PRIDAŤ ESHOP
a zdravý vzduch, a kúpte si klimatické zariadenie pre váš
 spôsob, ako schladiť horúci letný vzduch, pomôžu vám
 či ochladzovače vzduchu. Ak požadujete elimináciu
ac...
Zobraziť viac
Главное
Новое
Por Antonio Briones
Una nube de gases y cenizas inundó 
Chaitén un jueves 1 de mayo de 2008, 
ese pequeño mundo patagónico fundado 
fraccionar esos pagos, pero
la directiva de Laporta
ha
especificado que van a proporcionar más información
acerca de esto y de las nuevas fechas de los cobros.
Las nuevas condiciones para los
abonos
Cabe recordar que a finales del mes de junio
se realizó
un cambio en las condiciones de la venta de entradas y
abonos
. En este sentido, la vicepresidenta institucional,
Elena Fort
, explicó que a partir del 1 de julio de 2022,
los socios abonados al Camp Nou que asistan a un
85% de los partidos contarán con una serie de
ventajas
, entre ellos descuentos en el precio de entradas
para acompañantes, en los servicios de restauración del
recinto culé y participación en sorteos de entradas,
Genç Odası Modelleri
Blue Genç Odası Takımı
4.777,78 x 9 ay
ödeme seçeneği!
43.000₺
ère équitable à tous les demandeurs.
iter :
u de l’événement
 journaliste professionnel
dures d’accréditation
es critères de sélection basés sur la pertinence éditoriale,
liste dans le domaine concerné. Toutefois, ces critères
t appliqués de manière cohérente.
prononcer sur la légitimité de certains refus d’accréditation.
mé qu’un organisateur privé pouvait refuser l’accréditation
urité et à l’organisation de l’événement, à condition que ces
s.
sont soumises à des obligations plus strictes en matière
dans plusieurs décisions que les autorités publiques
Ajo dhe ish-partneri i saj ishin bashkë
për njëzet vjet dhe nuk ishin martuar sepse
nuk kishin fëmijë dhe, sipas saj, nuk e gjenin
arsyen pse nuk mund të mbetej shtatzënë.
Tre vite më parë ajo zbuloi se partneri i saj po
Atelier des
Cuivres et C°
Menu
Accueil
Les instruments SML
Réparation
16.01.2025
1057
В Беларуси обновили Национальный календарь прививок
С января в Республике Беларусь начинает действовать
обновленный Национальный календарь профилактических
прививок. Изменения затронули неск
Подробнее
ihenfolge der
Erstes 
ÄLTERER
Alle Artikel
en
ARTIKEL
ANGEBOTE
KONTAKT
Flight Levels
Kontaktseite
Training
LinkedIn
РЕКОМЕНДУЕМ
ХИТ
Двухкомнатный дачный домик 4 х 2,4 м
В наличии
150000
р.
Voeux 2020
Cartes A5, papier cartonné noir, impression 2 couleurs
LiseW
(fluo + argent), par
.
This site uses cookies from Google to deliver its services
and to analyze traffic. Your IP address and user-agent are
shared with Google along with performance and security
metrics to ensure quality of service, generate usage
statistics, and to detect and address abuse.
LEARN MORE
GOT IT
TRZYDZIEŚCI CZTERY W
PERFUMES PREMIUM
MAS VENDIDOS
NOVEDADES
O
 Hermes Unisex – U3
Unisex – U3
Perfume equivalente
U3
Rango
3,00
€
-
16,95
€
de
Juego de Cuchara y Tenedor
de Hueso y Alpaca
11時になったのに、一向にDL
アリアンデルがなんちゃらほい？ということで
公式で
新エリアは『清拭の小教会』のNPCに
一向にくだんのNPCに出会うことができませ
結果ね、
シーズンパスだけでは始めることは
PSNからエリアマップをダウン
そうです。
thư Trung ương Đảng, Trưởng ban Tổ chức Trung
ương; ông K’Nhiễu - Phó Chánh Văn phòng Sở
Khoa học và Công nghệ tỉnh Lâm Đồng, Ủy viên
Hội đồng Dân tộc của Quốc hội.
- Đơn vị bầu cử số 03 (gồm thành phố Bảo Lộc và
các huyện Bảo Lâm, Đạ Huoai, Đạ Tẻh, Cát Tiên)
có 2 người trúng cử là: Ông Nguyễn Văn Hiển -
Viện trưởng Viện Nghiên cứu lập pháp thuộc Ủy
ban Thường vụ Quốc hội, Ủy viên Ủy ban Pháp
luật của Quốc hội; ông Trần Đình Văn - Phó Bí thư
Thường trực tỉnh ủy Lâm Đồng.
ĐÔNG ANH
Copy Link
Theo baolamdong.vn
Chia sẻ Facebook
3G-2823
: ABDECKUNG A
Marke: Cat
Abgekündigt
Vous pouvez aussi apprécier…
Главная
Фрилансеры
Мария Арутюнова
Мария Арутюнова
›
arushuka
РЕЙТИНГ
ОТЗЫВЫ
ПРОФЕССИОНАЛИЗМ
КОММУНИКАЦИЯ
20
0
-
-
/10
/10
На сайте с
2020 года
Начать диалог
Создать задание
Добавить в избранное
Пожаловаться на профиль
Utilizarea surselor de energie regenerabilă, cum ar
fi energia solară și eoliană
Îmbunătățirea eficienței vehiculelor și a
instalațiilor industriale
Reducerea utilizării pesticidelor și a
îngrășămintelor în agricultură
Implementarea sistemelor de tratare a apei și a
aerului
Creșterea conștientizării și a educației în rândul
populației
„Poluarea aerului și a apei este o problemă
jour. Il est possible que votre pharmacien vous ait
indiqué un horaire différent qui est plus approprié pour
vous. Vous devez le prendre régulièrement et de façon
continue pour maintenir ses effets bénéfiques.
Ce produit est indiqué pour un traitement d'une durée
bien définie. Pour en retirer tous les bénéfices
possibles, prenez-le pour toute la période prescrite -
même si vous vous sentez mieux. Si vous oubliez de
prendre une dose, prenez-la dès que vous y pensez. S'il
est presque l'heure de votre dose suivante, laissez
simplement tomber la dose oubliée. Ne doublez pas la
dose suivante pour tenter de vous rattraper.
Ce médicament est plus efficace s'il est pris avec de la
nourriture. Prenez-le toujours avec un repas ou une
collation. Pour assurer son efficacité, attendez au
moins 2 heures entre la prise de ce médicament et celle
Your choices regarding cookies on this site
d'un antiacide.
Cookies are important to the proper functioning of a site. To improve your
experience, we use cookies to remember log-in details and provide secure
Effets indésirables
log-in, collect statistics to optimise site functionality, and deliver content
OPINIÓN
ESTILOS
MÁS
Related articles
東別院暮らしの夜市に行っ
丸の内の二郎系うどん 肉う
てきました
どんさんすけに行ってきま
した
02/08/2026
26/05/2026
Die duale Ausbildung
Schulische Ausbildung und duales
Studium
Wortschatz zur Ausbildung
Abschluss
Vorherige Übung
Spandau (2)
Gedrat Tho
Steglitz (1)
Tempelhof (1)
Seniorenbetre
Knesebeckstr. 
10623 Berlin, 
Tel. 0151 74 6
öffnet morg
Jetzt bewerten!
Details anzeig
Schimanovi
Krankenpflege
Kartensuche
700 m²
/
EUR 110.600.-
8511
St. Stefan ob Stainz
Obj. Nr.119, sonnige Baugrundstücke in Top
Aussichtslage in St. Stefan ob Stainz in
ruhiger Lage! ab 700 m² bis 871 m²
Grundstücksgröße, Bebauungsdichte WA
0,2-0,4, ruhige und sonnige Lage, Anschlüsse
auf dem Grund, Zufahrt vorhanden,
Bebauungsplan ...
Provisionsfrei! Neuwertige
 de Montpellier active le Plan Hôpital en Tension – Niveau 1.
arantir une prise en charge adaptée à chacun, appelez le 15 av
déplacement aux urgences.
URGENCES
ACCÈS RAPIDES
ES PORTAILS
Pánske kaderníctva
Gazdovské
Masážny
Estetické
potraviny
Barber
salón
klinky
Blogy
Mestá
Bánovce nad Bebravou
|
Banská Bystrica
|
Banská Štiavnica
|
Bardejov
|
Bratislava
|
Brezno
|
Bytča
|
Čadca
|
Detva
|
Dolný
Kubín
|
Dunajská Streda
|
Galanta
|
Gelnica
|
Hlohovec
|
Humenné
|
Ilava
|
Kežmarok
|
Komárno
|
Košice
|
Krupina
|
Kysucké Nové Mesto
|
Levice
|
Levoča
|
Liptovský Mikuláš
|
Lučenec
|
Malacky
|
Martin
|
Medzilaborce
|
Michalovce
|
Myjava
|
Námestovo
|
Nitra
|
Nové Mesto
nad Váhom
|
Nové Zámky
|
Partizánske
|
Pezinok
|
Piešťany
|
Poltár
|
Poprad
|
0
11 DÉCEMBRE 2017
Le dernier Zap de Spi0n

__Work required__: Copy, from the lines above, each one that holds "dans".

__Response area__:
liste dans le domaine concerné. Toutefois, ces critères
dans plusieurs décisions que les autorités publiques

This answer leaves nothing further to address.